Start of Block

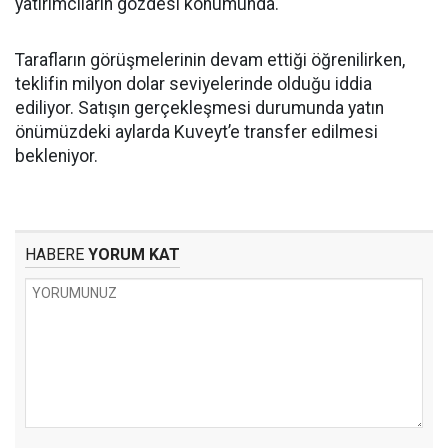
yatırımcıların gözdesi konumunda.
Tarafların görüşmelerinin devam ettiği öğrenilirken,
teklifin milyon dolar seviyelerinde olduğu iddia
ediliyor. Satışın gerçekleşmesi durumunda yatın
önümüzdeki aylarda Kuveyt’e transfer edilmesi
bekleniyor.
HABERE
YORUM KAT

End of Block

*Required work*. The listing should be transcribed in full, exactly, and without its pictures.

*Response to this task*.
yatırımcıların gözdesi konumunda.
Tarafların görüşmelerinin devam ettiği öğrenilirken,
teklifin milyon dolar seviyelerinde olduğu iddia
ediliyor. Satışın gerçekleşmesi durumunda yatın
önümüzdeki aylarda Kuveyt’e transfer edilmesi
bekleniyor.
HABERE
YORUM KAT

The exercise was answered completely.